Every record must reappear in the answer exactly as given.

#### Entries provided

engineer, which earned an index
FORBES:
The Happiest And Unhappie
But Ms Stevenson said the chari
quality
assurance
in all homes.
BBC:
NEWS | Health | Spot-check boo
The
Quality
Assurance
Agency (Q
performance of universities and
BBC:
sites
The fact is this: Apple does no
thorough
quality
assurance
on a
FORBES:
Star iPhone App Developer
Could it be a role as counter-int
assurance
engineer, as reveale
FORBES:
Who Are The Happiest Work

########

# Output for this exercise:
engineer, which earned an index
FORBES:
The Happiest And Unhappie
But Ms Stevenson said the chari
quality
assurance
in all homes.
BBC:
NEWS | Health | Spot-check boo
The
Quality
Assurance
Agency (Q
performance of universities and
BBC:
sites
The fact is this: Apple does no
thorough
quality
assurance
on a
FORBES:
Star iPhone App Developer
Could it be a role as counter-int
assurance
engineer, as reveale
FORBES:
Who Are The Happiest Work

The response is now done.